MultiBird on L2 - A crazy idea for Fail Over y and Load Balancing

Sun Jan 24 11:55:51 CET 2021

OK

Em dom, 24 de jan de 2021 07:49, Alexander Zubkov <green at qrator.net>
escreveu:

> On Fri, Jan 22, 2021 at 3:24 PM Douglas Fischer
> <fischerdouglas at gmail.com> wrote:
> >
> > The big difference is the single point of failure.
> >
> > With a host doing that redirection, We will have load balancing and
> different boxes(physically different) running multiple instances.

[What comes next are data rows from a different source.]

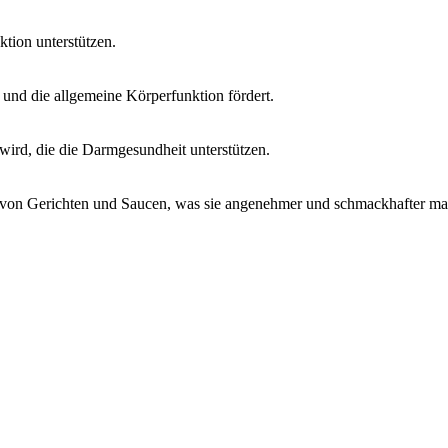
nktion unterstützen.
und die allgemeine Körperfunktion fördert.
t wird, die die Darmgesundheit unterstützen.
l von Gerichten und Saucen, was sie angenehmer und schmackhafter ma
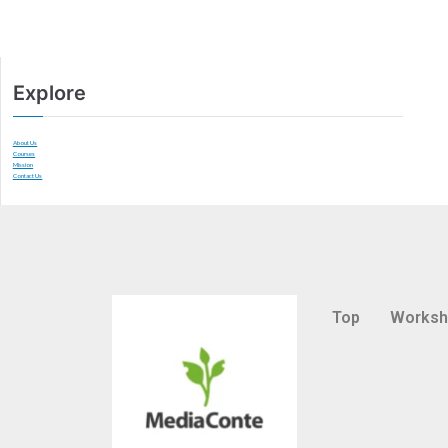
Explore
About Us
Courses
Mission
Contact Us
Top
Works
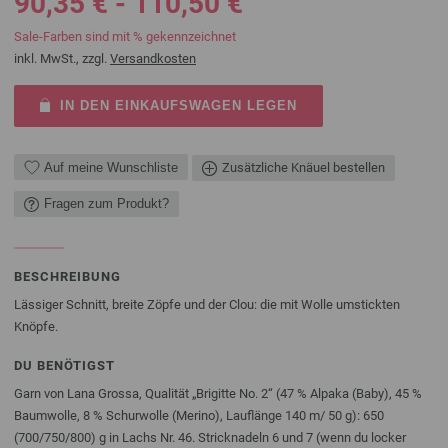
90,35 € - 110,50 €
Sale-Farben sind mit % gekennzeichnet
inkl. MwSt., zzgl.
Versandkosten
IN DEN EINKAUFSWAGEN LEGEN
Auf meine Wunschliste
Zusätzliche Knäuel bestellen
Fragen zum Produkt?
BESCHREIBUNG
Lässiger Schnitt, breite Zöpfe und der Clou: die mit Wolle umstickten
Knöpfe.
DU BENÖTIGST
Garn von Lana Grossa, Qualität „Brigitte No. 2“ (47 % Alpaka (Baby), 45 %
Baumwolle, 8 % Schurwolle (Merino), Lauflänge 140 m/ 50 g): 650
(700/750/800) g in Lachs Nr. 46. Stricknadeln 6 und 7 (wenn du locker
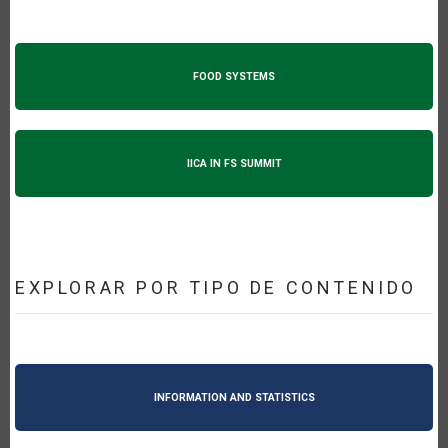
FOOD SYSTEMS
IICA IN FS SUMMIT
EXPLORAR POR TIPO DE CONTENIDO
INFORMATION AND STATISTICS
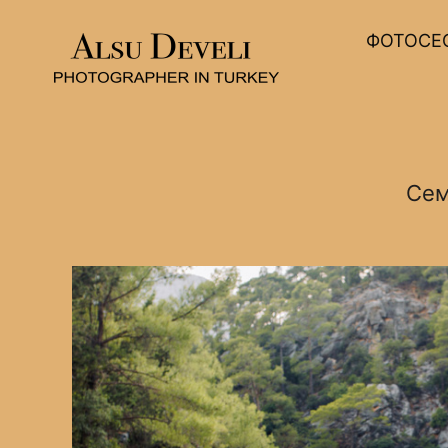
ФОТОСЕС
Сем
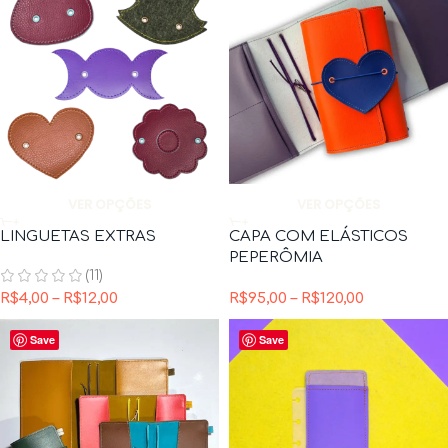
VER OPÇÕES
VER OPÇÕES
LINGUETAS EXTRAS
CAPA COM ELÁSTICOS
PEPERÔMIA
(11)
R$
4,00
–
R$
12,00
R$
95,00
–
R$
120,00
Save
Save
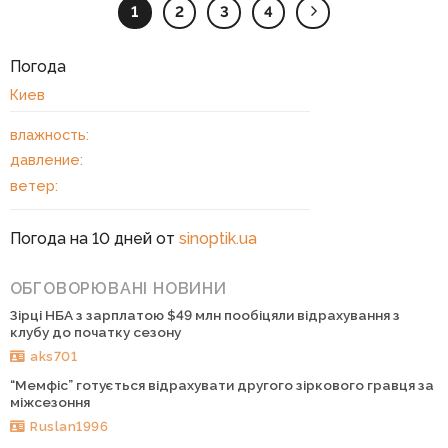
1
2
3
4
Погода
Киев
влажность:
давление:
ветер:
Погода на 10 дней от
sinoptik.ua
ОБГОВОРЮВАНІ НОВИНИ
Зірці НБА з зарплатою $49 млн пообіцяли відрахування з
клубу до початку сезону
aks701
“Мемфіс” готується відрахувати другого зіркового гравця за
міжсезоння
Ruslan1996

> > But We will still suffer from single-point-of-failure.
> >
> > To solve that, We will need another layer of redundancy of that
> redirector layer.
> > And will be necessary at least two other machines. Or even more,
> depending on how strong is the need for redundancy.

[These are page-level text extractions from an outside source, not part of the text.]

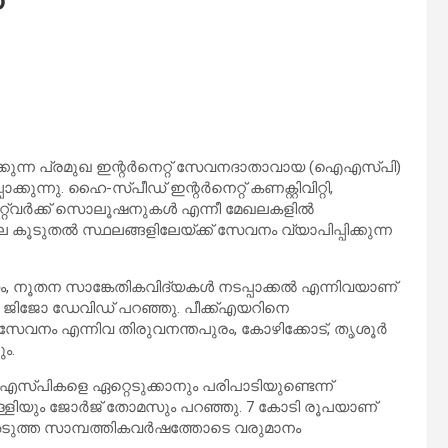
ത്തിക്കുന്ന പ്രമുഖ ഇന്റര്‍നെറ്റ് സേവനദാതാവായ (ഐഎസ്പി)
ുന്നു. ഹൈ-സ്പീഡ് ഇന്റര്‍നെറ്റ് കണക്റ്റിവിറ്റി,
റ്വര്‍ക്ക് സൊലൂഷനുകള്‍ എന്നീ മേഖലകളില്‍
ലെ കൂടുതല്‍ സ്ഥലങ്ങളിലേയ്ക്ക് സേവനം വ്യാപിപ്പിക്കുന്ന
സം, നൂതന സാങ്കേതികവിദ്യകള്‍ നടപ്പാക്കല്‍ എന്നിവയാണ്
ഒ ജിജോ ഡേവിഡ് പറഞ്ഞു. പീക്ക്എയറിനെ
്തരസേവനം എന്നിവ തിരുവനന്തപുരം, കോഴിക്കോട്, തൃശൂര്‍
ം.
പികളെ ഏറ്റെടുക്കാനും പരിപാടിയുണ്ടെന്ന്
ള്ളിയും ജോര്‍ജ് തോമസും പറഞ്ഞു. 7 കോടി രൂപയാണ്
 അടുത്ത സാമ്പത്തികവര്‍ഷത്തോടെ വരുമാനം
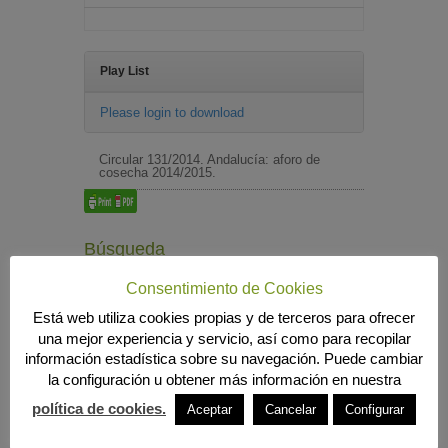
Play List
Please login to download
Circular 131/2014. Andalucía: aforo de
cosecha 2014/2015.
Búsqueda
Consentimiento de Cookies
Está web utiliza cookies propias y de terceros para ofrecer
MENÚ PRINCIPAL
una mejor experiencia y servicio, así como para recopilar
información estadística sobre su navegación. Puede cambiar
INICIO
la configuración u obtener más información en nuestra
ANIERAC
Presentación
política de cookies.
Aceptar
Cancelar
Configurar
Funciones
Listado de Asociados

> > More things to deal with...
>
> I still don't get it much. Yes, if you place one balancer, you have a
> single point of failure. But you can make backup balancers.

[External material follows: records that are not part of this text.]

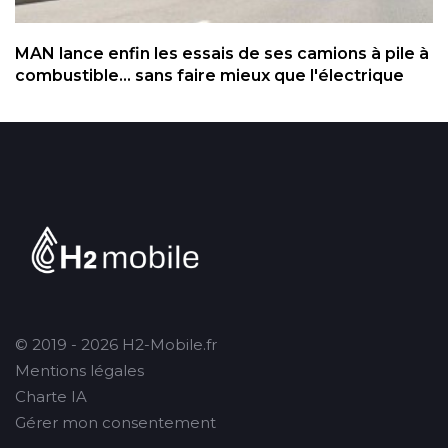
MAN lance enfin les essais de ses camions à pile à
combustible... sans faire mieux que l'électrique
© 2019 - 2026 H2-Mobile.fr
Mentions légales
Charte IA
Gérer mon consentement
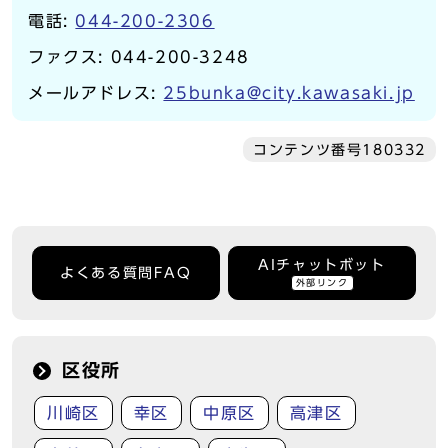
電話:
044-200-2306
ファクス: 044-200-3248
メールアドレス:
25bunka@city.kawasaki.jp
コンテンツ番号180332
AIチャットボット
よくある質問FAQ
外部リンク
区役所
川崎区
幸区
中原区
高津区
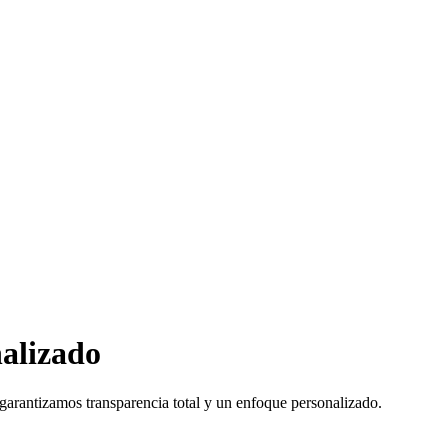
nalizado
garantizamos transparencia total y un enfoque personalizado.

> So you have your pool of bird daemons on balancers or somewhere else,
> then you have several balancers that balance connections to birds and
> those are redundant, so that when one fails, the balancing function is
> moved to another.
> Balancers can be made redundant with VRRP for example and then route
> connections to the pool of birds. What is missing here for your aim?
>
> >
> >
> >
> > My idea is to join Redundancy and Load-Balancing on the same layer
> solution.
> >
> > Exemplifying the concept:
> > A scenario of an IXP with 2000 Participants, 15 Facilities been 5 of
> those designed for Computing Resources.
> > (Let's consider, just to simplify the example, just one Route-Server. To
> have two Route-Servers, just double the recipe.)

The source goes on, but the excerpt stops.